19Senhor, ouve! Senhor, perdoa! Senhor, presta atenção! Actua! Pelo teu bom nome, ó meu Deus, não tardes, porque foi o teu nome que foi dado à tua cidade e ao teu povo.»

20Falava eu ainda, a pedir, a confessar o meu pecado e o do meu povo Israel, a depor aos pés do Senhor, meu Deus, a minha súplica em favor da sua montanha santa;

21não tinha terminado esta oração, quando se aproximou de mim, em voo rápido, Gabriel, o ser que tinha presenciado anteriormente em visão; era a hora da oblação da tarde.

22Para me informar, deu-me as seguintes explicações: «Daniel, vim neste momento aqui, para te esclarecer.
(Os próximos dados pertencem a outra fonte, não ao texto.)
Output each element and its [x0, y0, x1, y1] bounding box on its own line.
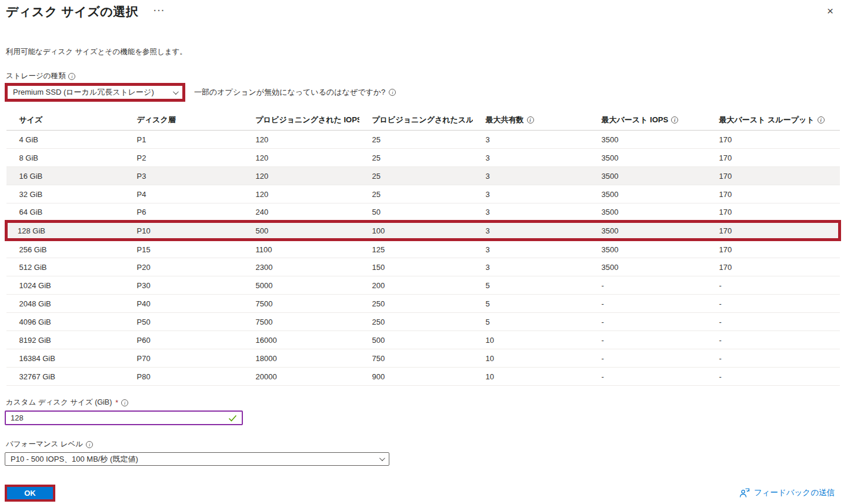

23Logo que tinhas começado a tua oração, uma palavra foi pronunciada e eu vim dar-ta a conhecer, porque és um homem de predilecção. Presta, pois, atenção a este oráculo e procura compreender bem a visão:

24Setenta semanas foram fixadas ao teu povo e à tua cidade santa para conclusão da infidelidade, para cancelar os pecados e expiar a iniquidade, para instaurar uma justiça eterna, para selar a visão e a profecia e para ungir o Santo dos Santos.

25Sabe pois e compreende isto: após a declaração do decreto sobre a restauração de Jerusalém até a um chefe ungido, haverá sete semanas. Depois, durante sessenta e duas semanas, Jerusalém reaparecerá e será reedificada a praça e o muro. Mas tudo isto será feito entre angústias e dificuldades.

26Após estas sessenta e duas semanas, um ungido será exterminado e ninguém lhe sucederá. A cidade e o santuário serão destruídos por um chefe invasor; ela acabará devastada e até ao fim haverá guerra e devastação decretada.

27Ele concluirá uma sólida aliança com um grande número, por uma semana; ao meio da semana fará cessar o sacrifício e a oblação e, sobre o pináculo do templo, estará a abominação devastadora, e isto até que a destruição decretada se estenda sobre o devastador.»